It’s early September, and after the cold wet summer we’ve had here in the UK it feels like a relief to slide into autumn. No more blighted hopes of sunshine; no more arts festivals spent cowering under a gazebo in a monsoon; no more endlessly arranging and re-arranging family garden meet-ups and pub lunches. Ah yes, Autumn. Season of mists and mellow fruitfulness. And central heating.

For me, September usually feels like more of a new start to the year than actual New Year does. Decades of teaching will do that to you, I suppose. So after an intense summer of post-publication promotion for the first of my Quintus Valerius mystery trilogy, The Governor’s Man, I’m back into some new writing. Quite a few projects lined up so far. This week, my non-fiction article “What did the Romans ever do for Britannia?” was published in Aspects of History magazine. I’m also developing a short story, due for anthology publication later in the year. It features my heroes Quintus and Tiro getting stuck into a deadly situation in the Cornovii city of Viroconium (handily near Telford). One gang of bandits to deal with is bad luck, but two…?

And of course there’s the second Governor’s Man novel to get on with. It’s all planned and outlined now, with the help of a new whizzy bit of kit called Aeon Timeline. No spoilers, but I will tell you the fellas are in for a rough time, and Tiro is definitely going to find out whether Rome is bigger/better/dirtier/more dangerous than his beloved Londinium. Don’t worry about Julia — she won’t be slacking either.

Life was certainly tough back in the third century, despite the lack of a Westminster lobby …

In between writing, I’m getting excited about maybe having a life back. I’m told by my GP that I’m on the list for the “third primary” Covid jab for immunosuppressed folk. And it should be soon. My friends and family will be even more excited, I know. If I read the signs aright, they’re getting a bit fed up with shouting through doors and windows at me while they sensibly retreat inside now the aforementioned autumn is officially here. Or nobly wrapping themselves in blankets to keep me socially-distanced company outside. I might even feel safe to go into the odd cafe, or browse a bookshop live rather than virtually. The social prospects are dizzying.

Autumn is also the season to spend evenings curled up in front of the fire with a good book. Confession time: I have recently become hooked on a zombie series by RR Haywood. Not any old zombies either: honest-to-God British zombies, invaded by a surprise virus in a sudden pandemic. Sounds like a plot…
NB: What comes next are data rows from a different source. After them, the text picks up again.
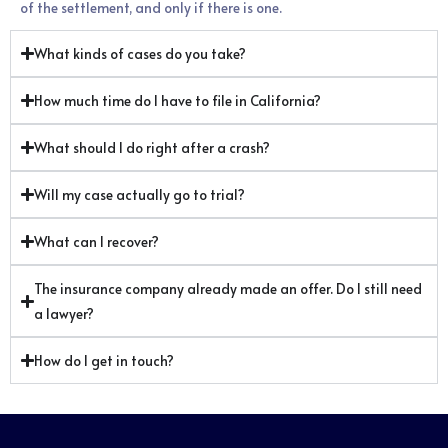
of the settlement, and only if there is one.
What kinds of cases do you take?
How much time do I have to file in California?
What should I do right after a crash?
Will my case actually go to trial?
What can I recover?
The insurance company already made an offer. Do I still need
a lawyer?
How do I get in touch?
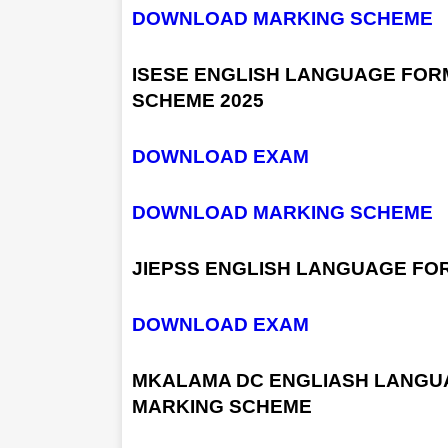
DOWNLOAD MARKING SCHEME
ISESE ENGLISH LANGUAGE FOR
SCHEME 2025
DOWNLOAD EXAM
DOWNLOAD MARKING SCHEME
JIEPSS ENGLISH LANGUAGE FOR
DOWNLOAD EXAM
MKALAMA DC ENGLIASH LANGUA
MARKING SCHEME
I came across the addictive cult books of RR Haywood a few months ago, and devoured his portal timeslip series Extracted on Audible. A noble friend, knowing of my low tastes, told me about the new Plus Catalogue of freebies on Audible, and boy oh boy, there is Haywood’s earlier zombie series, The Undead. Which I am gobbling down with indecent haste. I have to say in my own defence I am not normally a zombie fan. But the fabulous characters of this apocalyptic series have won me over. So my September evenings are being spent listening to the crunch of zombie skulls splitting while the heroes Howie, Dave and Chris lay about them with knives, axes, and a rather fancy gun on a vast armoured vehicle, causing havoc in various unlucky regions of England. Picture me while I sit mesmerised, knitting little jumpers for our astonishing number of new grandchildren. Lockdown babies — what can I tell you?

And, speaking of grandchildren, we’re off tomorrow to Cardiff to track down dinosaurs in Bute Park with our eldest. Oh, be still my beating heart. Bet Quintus didn’t have to dodge the fiery breath of Tyrannosaurus.